## TASK INPUT

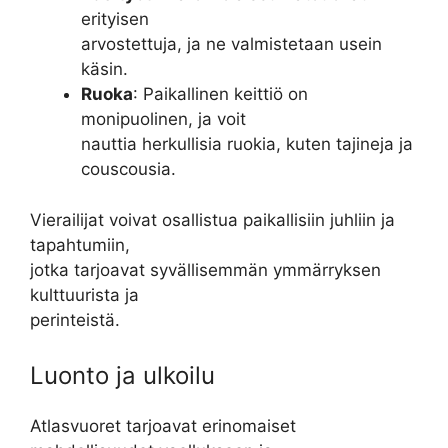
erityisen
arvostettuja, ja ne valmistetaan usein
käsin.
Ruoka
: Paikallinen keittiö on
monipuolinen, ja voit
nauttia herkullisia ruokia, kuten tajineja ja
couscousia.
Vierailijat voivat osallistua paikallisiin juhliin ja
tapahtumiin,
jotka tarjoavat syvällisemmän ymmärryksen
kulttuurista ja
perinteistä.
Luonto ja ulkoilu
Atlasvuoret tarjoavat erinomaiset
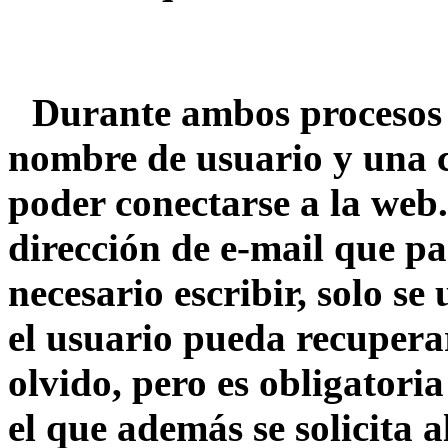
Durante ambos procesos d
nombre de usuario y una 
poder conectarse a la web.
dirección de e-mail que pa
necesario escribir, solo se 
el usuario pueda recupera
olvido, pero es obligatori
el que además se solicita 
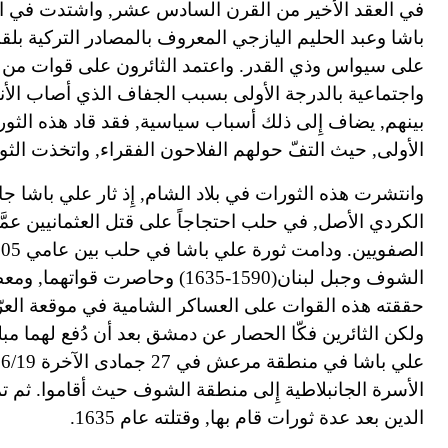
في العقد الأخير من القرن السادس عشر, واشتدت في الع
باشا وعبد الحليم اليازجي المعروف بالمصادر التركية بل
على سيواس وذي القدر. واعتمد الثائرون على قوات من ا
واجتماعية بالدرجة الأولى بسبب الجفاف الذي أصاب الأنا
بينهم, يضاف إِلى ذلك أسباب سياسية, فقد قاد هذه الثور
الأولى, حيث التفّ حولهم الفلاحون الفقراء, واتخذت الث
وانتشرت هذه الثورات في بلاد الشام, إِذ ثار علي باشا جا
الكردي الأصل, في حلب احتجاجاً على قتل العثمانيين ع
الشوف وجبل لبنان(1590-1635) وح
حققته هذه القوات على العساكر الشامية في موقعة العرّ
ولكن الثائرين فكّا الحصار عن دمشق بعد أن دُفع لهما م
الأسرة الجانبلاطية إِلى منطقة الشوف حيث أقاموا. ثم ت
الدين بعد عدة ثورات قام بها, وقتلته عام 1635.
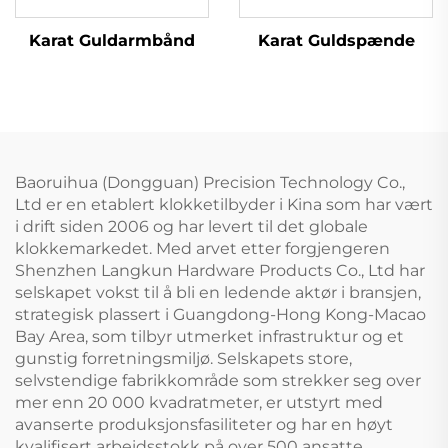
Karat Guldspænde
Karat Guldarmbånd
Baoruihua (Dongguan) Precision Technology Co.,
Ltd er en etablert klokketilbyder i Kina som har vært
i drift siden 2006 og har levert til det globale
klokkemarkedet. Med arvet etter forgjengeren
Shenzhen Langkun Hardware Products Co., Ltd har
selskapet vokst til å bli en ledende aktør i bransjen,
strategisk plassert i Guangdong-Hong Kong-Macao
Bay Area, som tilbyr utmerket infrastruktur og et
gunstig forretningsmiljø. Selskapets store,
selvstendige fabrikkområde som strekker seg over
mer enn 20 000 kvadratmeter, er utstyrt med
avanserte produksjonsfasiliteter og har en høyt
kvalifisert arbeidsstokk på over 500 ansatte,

## EXERCISE GOAL
Give an exact reproduction of the lines from the one with "klokkemarkedet. Med arvet etter forgjengeren" to the final line of the entries, including both.

## COMPLETED TASK
klokkemarkedet. Med arvet etter forgjengeren
Shenzhen Langkun Hardware Products Co., Ltd har
selskapet vokst til å bli en ledende aktør i bransjen,
strategisk plassert i Guangdong-Hong Kong-Macao
Bay Area, som tilbyr utmerket infrastruktur og et
gunstig forretningsmiljø. Selskapets store,
selvstendige fabrikkområde som strekker seg over
mer enn 20 000 kvadratmeter, er utstyrt med
avanserte produksjonsfasiliteter og har en høyt
kvalifisert arbeidsstokk på over 500 ansatte,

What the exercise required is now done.